▸ Exercise brief
Everything in the listing below has to be repeated exactly, except the pictures.

----

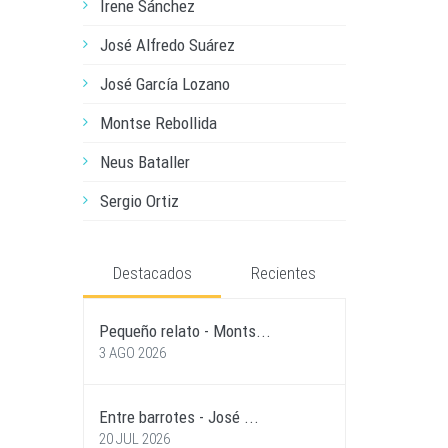
Irene Sánchez
José Alfredo Suárez
José García Lozano
Montse Rebollida
Neus Bataller
Sergio Ortiz
Destacados
Recientes
Pequeño relato - Monts...
3 AGO 2026
Entre barrotes - José ...
20 JUL 2026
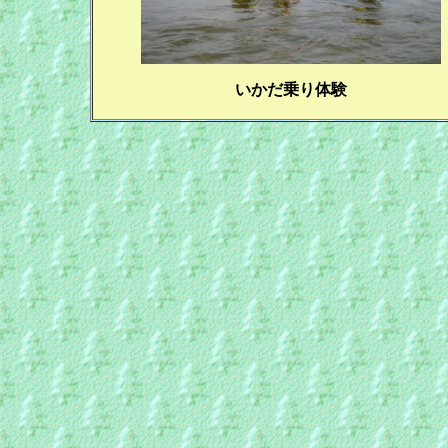
いかだ乗り体験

----

▸ Written reply
Irene Sánchez
José Alfredo Suárez
José García Lozano
Montse Rebollida
Neus Bataller
Sergio Ortiz
Destacados
Recientes
Pequeño relato - Monts...
3 AGO 2026
Entre barrotes - José ...
20 JUL 2026
いかだ乗り体験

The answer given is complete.